» What you have to do:
Extract every line below that contains the word "Brésil".

» Task data:

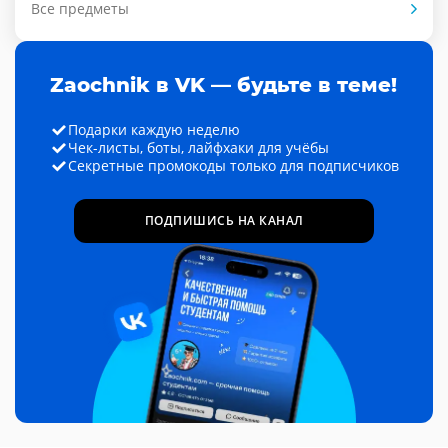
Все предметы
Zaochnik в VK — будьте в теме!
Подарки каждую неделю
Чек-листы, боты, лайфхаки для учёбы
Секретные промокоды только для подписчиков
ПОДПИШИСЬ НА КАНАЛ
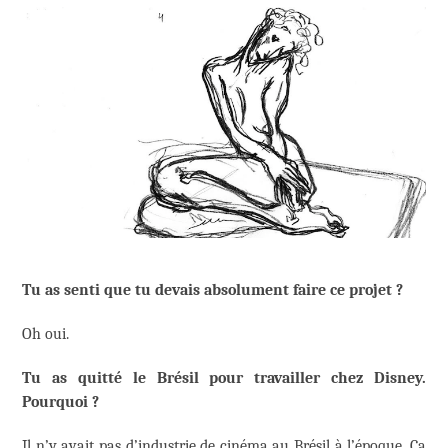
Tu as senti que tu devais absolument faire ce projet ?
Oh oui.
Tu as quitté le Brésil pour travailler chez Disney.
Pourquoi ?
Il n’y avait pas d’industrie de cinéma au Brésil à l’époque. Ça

--

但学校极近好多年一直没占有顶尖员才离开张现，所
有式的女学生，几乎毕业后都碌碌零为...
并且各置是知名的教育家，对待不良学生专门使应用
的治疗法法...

==

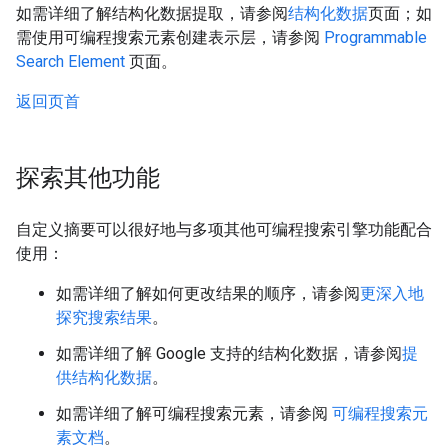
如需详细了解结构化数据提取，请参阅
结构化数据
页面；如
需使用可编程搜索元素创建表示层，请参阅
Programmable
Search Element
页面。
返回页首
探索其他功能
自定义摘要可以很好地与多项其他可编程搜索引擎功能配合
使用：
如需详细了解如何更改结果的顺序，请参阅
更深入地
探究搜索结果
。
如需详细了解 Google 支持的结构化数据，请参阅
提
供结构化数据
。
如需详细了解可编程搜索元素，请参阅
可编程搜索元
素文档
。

» Task response:
Tu as quitté le Brésil pour travailler chez Disney.
Il n’y avait pas d’industrie de cinéma au Brésil à l’époque. Ça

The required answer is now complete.